A level logarithms help

the question is lnx+ln2x = 12

I used a log law and got ln2x^2 which I then wrote as 2ln2x = 12
2loge2x=12
loge2x=6
e^6=2x
this gives me x=201.7
The answer is 285. Where did I go wrong?

Reply 1

davros

Original post by epic08

the question is lnx+ln2x = 12

I used a log law and got ln2x^2 which I then wrote as 2ln2x = 12
2loge2x=12
loge2x=6
e^6=2x
this gives me x=201.7
The answer is 285. Where did I go wrong?

How did you convert from the 1st bold expression to the 2nd one?

I would write ln(2x) = ln2 + lnx so your original equation becomes 2lnx + ln 2 = 12 and proceed from there :smile:

Reply 2

ghostwalker

Original post by epic08

the question is lnx+ln2x = 12

I used a log law and got ln2x^2 which I then wrote as 2ln2x = 12
2loge2x=12
loge2x=6
e^6=2x
this gives me x=201.7
The answer is 285. Where did I go wrong?

ln 2x^2 - yep, combining the logs, good move.

=2ln2x - no.

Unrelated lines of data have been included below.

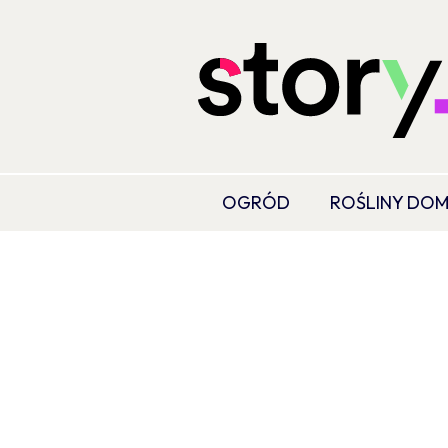
OGRÓD
ROŚLINY DO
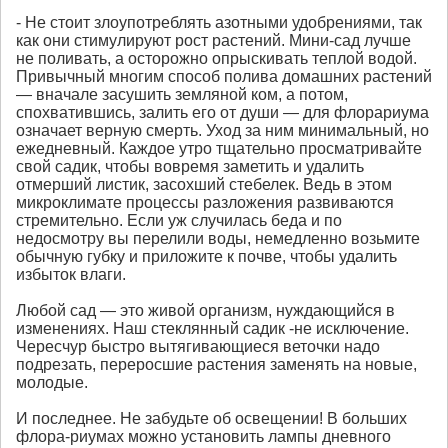
- Не стоит злоупотреблять азотными удобрениями, так
как они стимулируют рост растений. Мини-сад лучше
не поливать, а осторожно опрыскивать теплой водой.
Привычный многим способ полива домашних растений
— вначале засушить земляной ком, а потом,
спохватившись, залить его от души — для флорариума
означает верную смерть. Уход за ним минимальный, но
ежедневный. Каждое утро тщательно просматривайте
свой садик, чтобы вовремя заметить и удалить
отмерший листик, засохший стебелек. Ведь в этом
микроклимате процессы разложения развиваются
стремительно. Если уж случилась беда и по
недосмотру вы перелили воды, немедленно возьмите
обычную губку и приложите к почве, чтобы удалить
избыток влаги.
Любой сад — это живой организм, нуждающийся в
изменениях. Наш стеклянный садик -не исключение.
Чересчур быстро вытягивающиеся веточки надо
подрезать, переросшие растения заменять на новые,
молодые.
И последнее. Не забудьте об освещении! В больших
флора-риумах можно установить лампы дневного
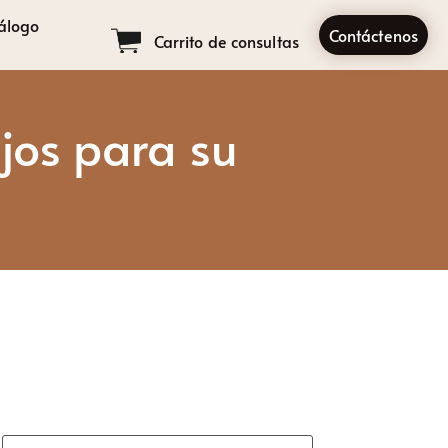
álogo
Contáctenos
Carrito de consultas
jos para su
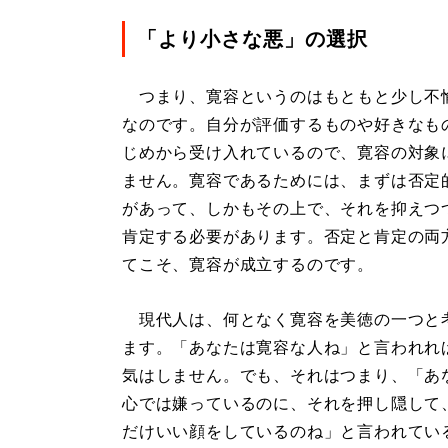
「より小さな悪」の選択
つまり、寛容というのはもともと少し不
なのです。自分が評価するものや好きなも
じめから受け入れているので、寛容の対象
ません。寛容であるためには、まずは否定
があって、しかもその上で、それを抑えつ
肯定する必要があります。否定と肯定の両
てこそ、寛容が成立するのです。
現代人は、何となく寛容を美徳の一つと
ます。「あなたは寛容な人ね」と言われれ
気はしません。でも、それはつまり、「あ
心では嫌っているのに、それを押し隠して
だけいい顔をしているのね」と言われてい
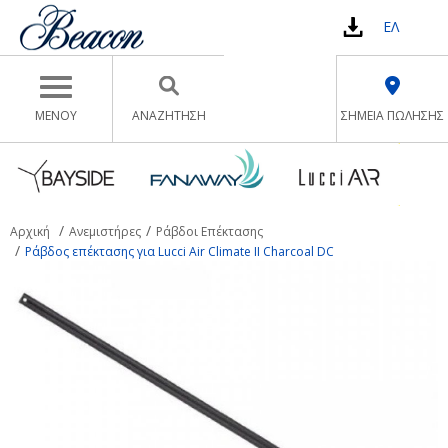
ΕΛ
Toggle navigation
ΜΕΝΟΥ
ΑΝΑΖΉΤΗΣΗ
ΣΗΜΕΙΑ ΠΩΛΗΣΗΣ
Αρχική
Ανεμιστήρες
Ράβδοι Επέκτασης
Ράβδος επέκτασης για Lucci Air Climate II Charcoal DC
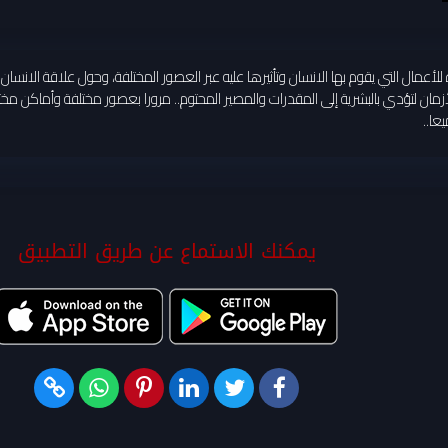
أعمال التي يقوم بها الانسان وتأثيرها عليه عبر العصور المختلفة، وحول علاقة الانسان 
ان لتؤدي بالبشرية إلى المقدرات والمصير المحتوم.. مرورا بعصور مختلفة وأماكن مختل
عا..
يمكنك الاستماع عن طريق التطبيق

You're thinking, I'd guess, ln y^2 = 2 ln y. But here you have 2 times x^2, not (2x)^2, so you can't pull out the exponent.

From ln 2x^2=12, I'd then take the exponentials at that point.

Edit: This is a different route to the one davros is suggesting, so choose one - either will do.

(edited 2 years ago)

Reply 3

epic08

OK YES I have got the right answer now

ln2+2lnx = 12
2lnx=11.3 (subtracted ln2)
lnx=5.65
logex=5.65
so x=e^5.65
x=285

Thank you so much I understand where I went wrong now!!!

Reply 4

ghostwalker

Original post by epic08

OK YES I have got the right answer now

ln2+2lnx = 12
2lnx=11.3 (subtracted ln2)
lnx=5.65
logex=5.65
so x=e^5.65
x=285

Thank you so much I understand where I went wrong now!!!

The route @davros suggested is the better of the two, as it avoids x^2, which would require a little extra thought when taking the square root at the end.